(INSTRUCTIONS TO FOLLOW) Leave the images out and repeat the data exactly as given.

(AVAILABLE RECORDS)

========================

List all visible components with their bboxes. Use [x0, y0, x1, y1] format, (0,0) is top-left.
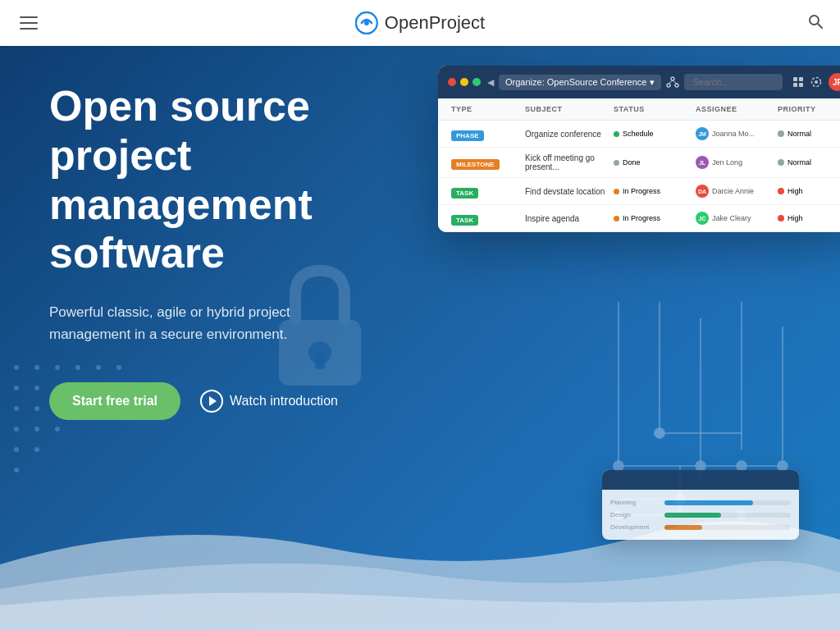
progress-bar-wrap: [664, 525, 791, 530]
hamburger-line: [20, 22, 38, 24]
grid-icon: [792, 76, 804, 88]
svg-point-11: [14, 365, 19, 370]
search-icon: [807, 13, 824, 30]
dropdown-arrow: ▾: [650, 77, 655, 88]
type-badge: PHASE: [451, 130, 484, 141]
table-row[interactable]: TASK Find devstate location In Progress …: [438, 178, 840, 205]
row-subject: Inspire agenda: [525, 214, 614, 223]
label: Development: [610, 523, 660, 531]
app-search-input[interactable]: [684, 74, 783, 90]
svg-rect-58: [799, 83, 803, 87]
svg-point-17: [14, 386, 19, 390]
svg-point-30: [34, 447, 39, 452]
app-topbar: ◀ Organize: OpenSource Conference ▾ JP: [438, 66, 840, 98]
row-subject: Organize conference: [525, 130, 614, 139]
hamburger-line: [20, 28, 38, 30]
hero-section: Open source project management software …: [0, 0, 840, 630]
priority-dot: [778, 188, 784, 194]
col-type: TYPE: [451, 105, 525, 113]
priority-text: High: [788, 214, 803, 222]
secondary-row: Design: [610, 509, 791, 521]
secondary-row: Development: [610, 521, 791, 533]
svg-point-1: [364, 21, 369, 25]
status-text: In Progress: [623, 214, 660, 222]
label: Design: [610, 511, 660, 518]
secondary-content: Planning Design Development: [602, 490, 799, 540]
assignee: JL Jen Long: [696, 156, 778, 169]
svg-point-41: [655, 428, 664, 438]
svg-rect-57: [793, 83, 797, 87]
hero-content: Open source project management software …: [49, 82, 443, 420]
col-status: STATUS: [614, 105, 696, 113]
status-dot: [614, 216, 619, 221]
svg-point-50: [671, 77, 674, 80]
menu-button[interactable]: [16, 13, 41, 33]
project-name-text: Organize: OpenSource Conference: [505, 77, 646, 87]
app-nav: ◀ Organize: OpenSource Conference ▾ JP: [487, 73, 840, 91]
status-text: Done: [623, 158, 641, 167]
maximize-dot: [472, 78, 481, 86]
secondary-topbar: [602, 470, 799, 490]
svg-point-28: [55, 427, 60, 431]
nav-arrow: ◀: [487, 77, 494, 88]
svg-line-54: [673, 80, 677, 84]
svg-line-53: [669, 80, 673, 84]
play-icon: [200, 390, 223, 413]
row-subject: Kick off meeting go present...: [525, 153, 614, 171]
minimize-dot: [460, 78, 468, 86]
hero-buttons: Start free trial Watch introduction: [49, 382, 443, 420]
svg-line-3: [818, 24, 822, 28]
app-icons: JP: [792, 73, 840, 91]
avatar: JL: [696, 156, 709, 169]
row-subject: Find devstate location: [525, 187, 614, 196]
settings-icon: [810, 76, 822, 88]
avatar: JM: [696, 127, 709, 140]
share-icon: [666, 75, 679, 89]
progress-bar: [664, 525, 702, 530]
hero-title: Open source project management software: [49, 82, 443, 278]
close-dot: [448, 78, 456, 86]
status-dot: [614, 160, 619, 166]
progress-bar: [664, 513, 721, 518]
project-name[interactable]: Organize: OpenSource Conference ▾: [499, 75, 661, 90]
svg-point-22: [14, 406, 19, 411]
table-row[interactable]: MILESTONE Kick off meeting go present...…: [438, 148, 840, 178]
start-trial-button[interactable]: Start free trial: [49, 382, 180, 420]
watch-intro-button[interactable]: Watch introduction: [200, 390, 338, 413]
priority-text: High: [788, 187, 803, 195]
status-text: In Progress: [623, 187, 660, 195]
logo[interactable]: OpenProject: [355, 11, 485, 34]
hero-subtitle: Powerful classic, agile or hybrid projec…: [49, 301, 345, 345]
header: OpenProject: [0, 0, 840, 46]
table-row[interactable]: TASK Inspire agenda In Progress JC Jake …: [438, 205, 840, 232]
status-badge: In Progress: [614, 187, 696, 195]
svg-point-23: [34, 406, 39, 411]
type-badge: TASK: [451, 188, 478, 199]
table-row[interactable]: PHASE Organize conference Schedule JM Jo…: [438, 121, 840, 148]
search-button[interactable]: [807, 13, 824, 34]
type-badge: TASK: [451, 215, 478, 226]
window-controls: [448, 78, 481, 86]
avatar: JC: [696, 212, 709, 225]
priority: Normal: [778, 130, 840, 138]
progress-bar-wrap: [664, 513, 791, 518]
priority-dot: [778, 159, 784, 166]
assignee: JM Joanna Mo...: [696, 127, 778, 140]
priority: High: [778, 187, 840, 195]
avatar: DA: [696, 185, 709, 198]
table-header: TYPE SUBJECT STATUS ASSIGNEE PRIORITY: [438, 98, 840, 121]
svg-point-59: [815, 80, 818, 84]
play-triangle: [209, 396, 217, 406]
priority-dot: [778, 215, 784, 221]
svg-point-51: [667, 84, 670, 87]
priority-dot: [778, 130, 784, 137]
progress-bar-wrap: [664, 500, 791, 505]
assignee: JC Jake Cleary: [696, 212, 778, 225]
svg-rect-56: [799, 77, 803, 81]
col-assignee: ASSIGNEE: [696, 105, 778, 113]
col-priority: PRIORITY: [778, 105, 840, 113]
secondary-screenshot: Planning Design Development: [602, 470, 799, 540]
logo-text: OpenProject: [385, 12, 485, 34]
status-dot: [614, 131, 619, 137]
svg-point-27: [34, 427, 39, 431]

========================

(WORKED SOLUTION)
List all visible components with their bboxes. Use [x0, y0, x1, y1] format, (0,0) is top-left.
progress-bar-wrap: [664, 525, 791, 530]
hamburger-line: [20, 22, 38, 24]
grid-icon: [792, 76, 804, 88]
svg-point-11: [14, 365, 19, 370]
search-icon: [807, 13, 824, 30]
dropdown-arrow: ▾: [650, 77, 655, 88]
type-badge: PHASE: [451, 130, 484, 141]
table-row[interactable]: TASK Find devstate location In Progress …: [438, 178, 840, 205]
row-subject: Inspire agenda: [525, 214, 614, 223]
label: Development: [610, 523, 660, 531]
app-search-input[interactable]: [684, 74, 783, 90]
svg-rect-58: [799, 83, 803, 87]
svg-point-17: [14, 386, 19, 390]
svg-point-30: [34, 447, 39, 452]
app-topbar: ◀ Organize: OpenSource Conference ▾ JP: [438, 66, 840, 98]
row-subject: Organize conference: [525, 130, 614, 139]
hamburger-line: [20, 28, 38, 30]
hero-section: Open source project management software …: [0, 0, 840, 630]
priority-dot: [778, 188, 784, 194]
col-type: TYPE: [451, 105, 525, 113]
priority-text: High: [788, 214, 803, 222]
secondary-row: Design: [610, 509, 791, 521]
secondary-row: Development: [610, 521, 791, 533]
svg-point-1: [364, 21, 369, 25]
status-text: In Progress: [623, 214, 660, 222]
label: Design: [610, 511, 660, 518]
secondary-content: Planning Design Development: [602, 490, 799, 540]
assignee: JL Jen Long: [696, 156, 778, 169]
svg-point-41: [655, 428, 664, 438]
svg-rect-57: [793, 83, 797, 87]
hero-content: Open source project management software …: [49, 82, 443, 420]
col-status: STATUS: [614, 105, 696, 113]
status-dot: [614, 216, 619, 221]
svg-point-50: [671, 77, 674, 80]
menu-button[interactable]: [16, 13, 41, 33]
project-name-text: Organize: OpenSource Conference: [505, 77, 646, 87]
app-nav: ◀ Organize: OpenSource Conference ▾ JP: [487, 73, 840, 91]
status-text: Done: [623, 158, 641, 167]
maximize-dot: [472, 78, 481, 86]
secondary-topbar: [602, 470, 799, 490]
svg-point-28: [55, 427, 60, 431]
nav-arrow: ◀: [487, 77, 494, 88]
svg-line-54: [673, 80, 677, 84]
svg-line-53: [669, 80, 673, 84]
play-icon: [200, 390, 223, 413]
row-subject: Kick off meeting go present...: [525, 153, 614, 171]
minimize-dot: [460, 78, 468, 86]
hero-buttons: Start free trial Watch introduction: [49, 382, 443, 420]
svg-line-3: [818, 24, 822, 28]
app-icons: JP: [792, 73, 840, 91]
avatar: JL: [696, 156, 709, 169]
row-subject: Find devstate location: [525, 187, 614, 196]
settings-icon: [810, 76, 822, 88]
avatar: JM: [696, 127, 709, 140]
share-icon: [666, 75, 679, 89]
progress-bar: [664, 525, 702, 530]
hero-title: Open source project management software: [49, 82, 443, 278]
close-dot: [448, 78, 456, 86]
status-dot: [614, 160, 619, 166]
progress-bar: [664, 513, 721, 518]
project-name[interactable]: Organize: OpenSource Conference ▾: [499, 75, 661, 90]
svg-point-22: [14, 406, 19, 411]
table-row[interactable]: MILESTONE Kick off meeting go present...…: [438, 148, 840, 178]
start-trial-button[interactable]: Start free trial: [49, 382, 180, 420]
watch-intro-button[interactable]: Watch introduction: [200, 390, 338, 413]
priority-text: High: [788, 187, 803, 195]
status-text: In Progress: [623, 187, 660, 195]
logo[interactable]: OpenProject: [355, 11, 485, 34]
hero-subtitle: Powerful classic, agile or hybrid projec…: [49, 301, 345, 345]
header: OpenProject: [0, 0, 840, 46]
table-row[interactable]: TASK Inspire agenda In Progress JC Jake …: [438, 205, 840, 232]
status-badge: In Progress: [614, 187, 696, 195]
svg-point-23: [34, 406, 39, 411]
type-badge: TASK: [451, 188, 478, 199]
table-row[interactable]: PHASE Organize conference Schedule JM Jo…: [438, 121, 840, 148]
search-button[interactable]: [807, 13, 824, 34]
type-badge: TASK: [451, 215, 478, 226]
window-controls: [448, 78, 481, 86]
avatar: JC: [696, 212, 709, 225]
priority: Normal: [778, 130, 840, 138]
progress-bar-wrap: [664, 513, 791, 518]
priority-dot: [778, 159, 784, 166]
assignee: JM Joanna Mo...: [696, 127, 778, 140]
priority: High: [778, 187, 840, 195]
avatar: DA: [696, 185, 709, 198]
table-header: TYPE SUBJECT STATUS ASSIGNEE PRIORITY: [438, 98, 840, 121]
svg-point-59: [815, 80, 818, 84]
play-triangle: [209, 396, 217, 406]
priority-dot: [778, 215, 784, 221]
svg-point-51: [667, 84, 670, 87]
priority-dot: [778, 130, 784, 137]
progress-bar-wrap: [664, 500, 791, 505]
assignee: JC Jake Cleary: [696, 212, 778, 225]
svg-rect-56: [799, 77, 803, 81]
col-assignee: ASSIGNEE: [696, 105, 778, 113]
col-priority: PRIORITY: [778, 105, 840, 113]
secondary-screenshot: Planning Design Development: [602, 470, 799, 540]
logo-text: OpenProject: [385, 12, 485, 34]
status-dot: [614, 131, 619, 137]
svg-point-27: [34, 427, 39, 431]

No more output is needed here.